◆ **Instructions to follow**
The line with "WeChat: +86 13775225407", the line with "Propulsé par LAAP", and all lines between them in the material below: return these exactly, and no others.

Segment Start: Exercise input

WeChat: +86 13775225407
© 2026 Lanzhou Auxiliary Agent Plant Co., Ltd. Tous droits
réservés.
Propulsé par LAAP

Segment End: Exercise input
Segment Start: Exercise input

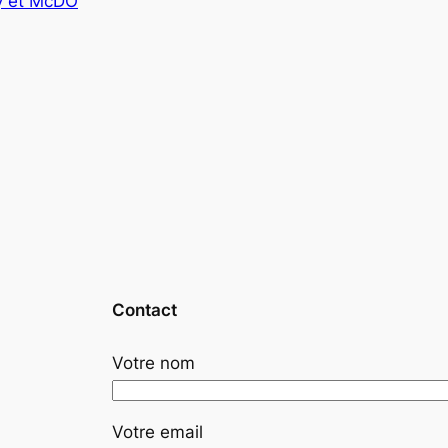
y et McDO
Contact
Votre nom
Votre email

Segment End: Exercise input

◆ **Response**
WeChat: +86 13775225407
© 2026 Lanzhou Auxiliary Agent Plant Co., Ltd. Tous droits
réservés.
Propulsé par LAAP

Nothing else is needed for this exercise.